Among the many noteworthy features of the installation is the utilisation of ring topology for fail-safe redundancy in the case of accidental system failure. As a result, whenever EScontrol (the dedicated EtherSound software interface from Digigram installed on the main PC in the control room) detects an error, it triggers an automatic alert from the GPIO to notify the operators. The set-up also makes use of a transmission system that uses fibre-optic gigabit cables.
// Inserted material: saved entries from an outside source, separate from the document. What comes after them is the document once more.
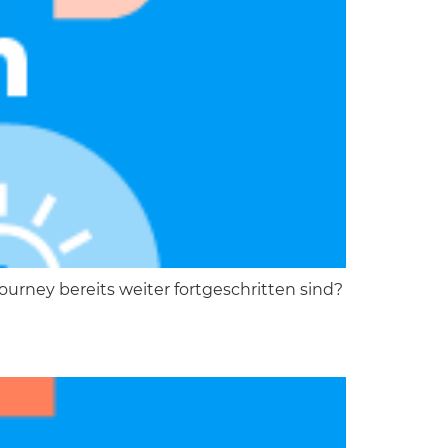
Journey bereits weiter fortgeschritten sind?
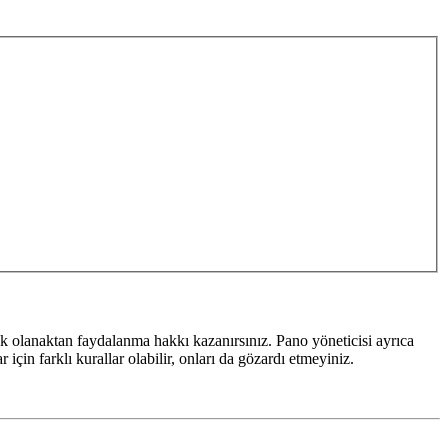
k olanaktan faydalanma hakkı kazanırsınız. Pano yöneticisi ayrıca
için farklı kurallar olabilir, onları da gözardı etmeyiniz.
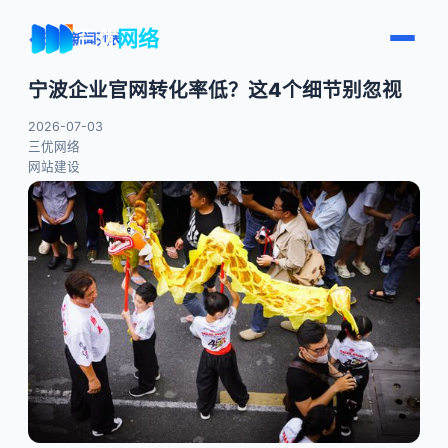
三优
网络
← 返回新闻列表
宁波企业官网转化率低？这4个细节别忽视
2026-07-03
三优网络
网站建设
“EtherSound is perfectly suited for use over fibre-optic cable,” observed Bestec’s Masaki Hara. “Furthermore, it enables us to use multi-purpose network switches using the IEEE802.3 standard, which means we can use gigabit fibre-optic to connect between network switches and to transmit audio and control data with no interference (thanks to VLAN networks) over a single fibre-optic cable. This ability to transmit both audio and control data over the same cable saves a huge amount of cabling costs – not to mention time and energy – and is only limited by the number of channels you want to transmit. However, given that EtherSound can support up to 64 bidirectional channels of audio per cable, this is rarely an issue.”

Hara added that the whole system “performed flawlessly during the entire two weeks of the World Athletics Championships, despite some challenging weather conditions including stifling heat and rain. We were all very pleased!”